Indiana University, Bloomington IN

Investigators

Abstract

People commonly make inferences about others based on their facial expressions. Facial cues are used to gauge others’ emotional expressions (such as happiness or anger) and to make inferences about others’ traits (such as trustworthiness or competence). These judgments are important because they affect decisions in such areas as employment, healthcare or criminal trials. Facial cues are also used by others to make inferences about a person’s race. This project focuses on the idea that perceivers may sometimes use the very same facial cues to draw inferences both about a person’s traits and about their race.
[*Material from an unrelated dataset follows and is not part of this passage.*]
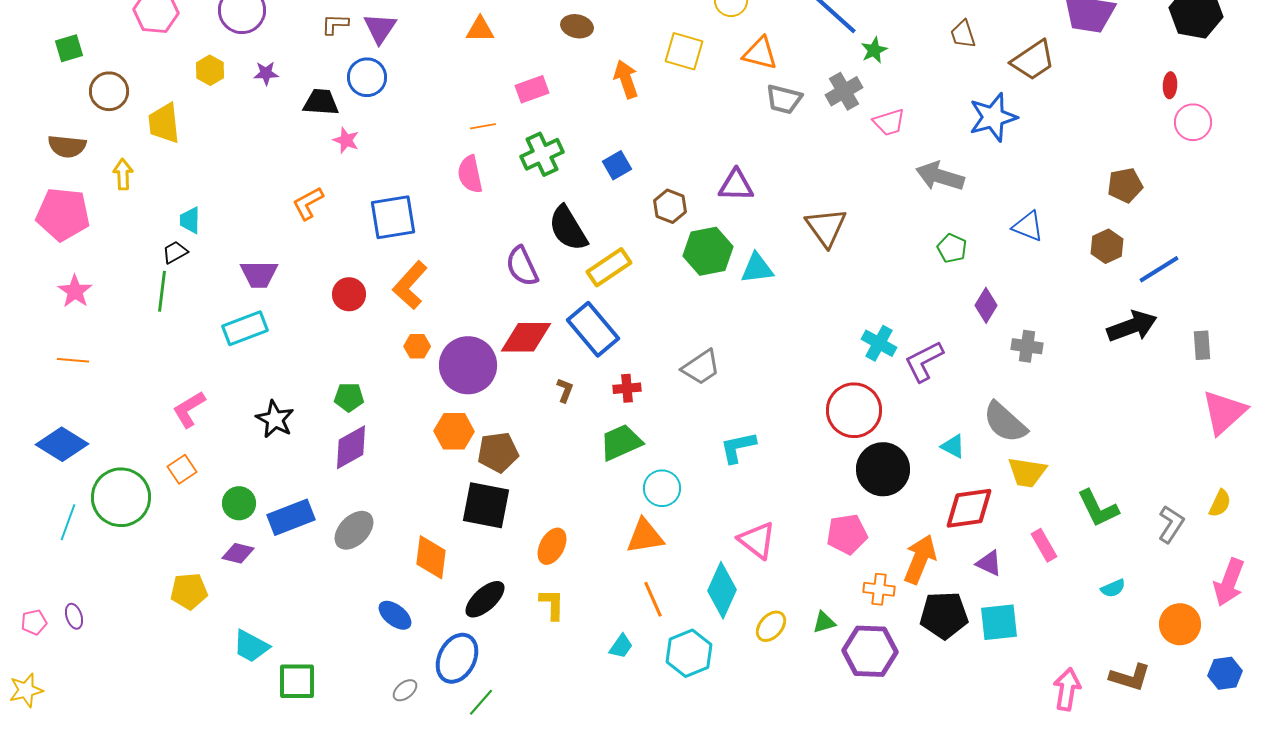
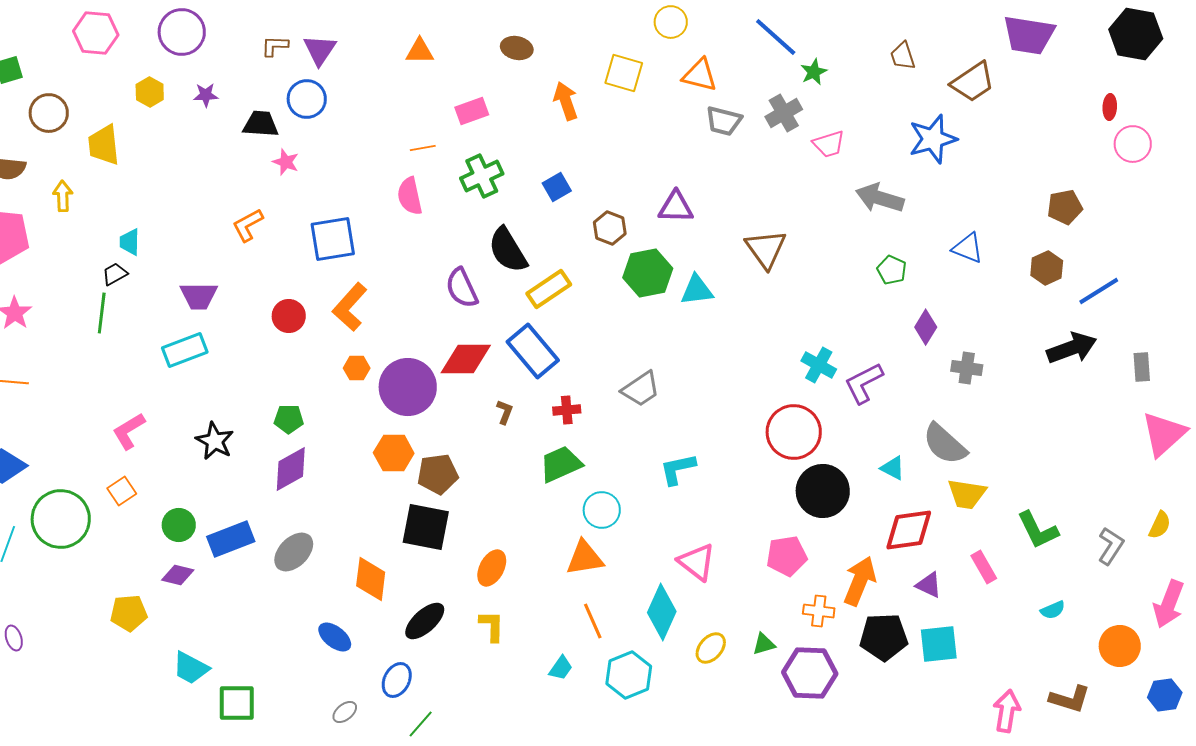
blue ellipse: (457, 658) -> (397, 680), size x0.7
As a result, perceivers who are evaluating another person’s traits based on facial cues may actually be evaluating that person based on variations in race. The proposed Race-Trait Overlap model suggests that the same facial features are used to infer race and traits, which helps to account for causes and consequences of biases in trait inferences from faces. The ultimate aim of the research is to better understand how racial prejudice works in the mind, and to identify ways of reducing such biases. This program of research investigates how people may employ racialized facial cues (such as skin tone) to infer others’ traits. One set of experiments seeks to establish evidence for the Race-Trait Overlap hypothesis. Another demonstrates that these effects are qualified both by individual differences and group differences. A third set investigates how these overlap effects can be reduced by decoupling perceivers’ representations of traits from their representations of race. The Race-Trait Overlap model yields multiple novel and testable predictions. For example, the model suggests that these effects exist in the minds of perceivers, which means that changing perceivers’ mental representations should change the overlap. The project offers several methodological advances, and carries important implications for how facial analytics are used in business and industry. The model helps to account for emerging evidence of social bias in machine learning algorithms that utilize facial cues, and points the way to reducing such bias. This award reflects NSF's statutory mission and has been deemed worthy of support through evaluation using the Foundation's intellectual merit and broader impacts review criteria.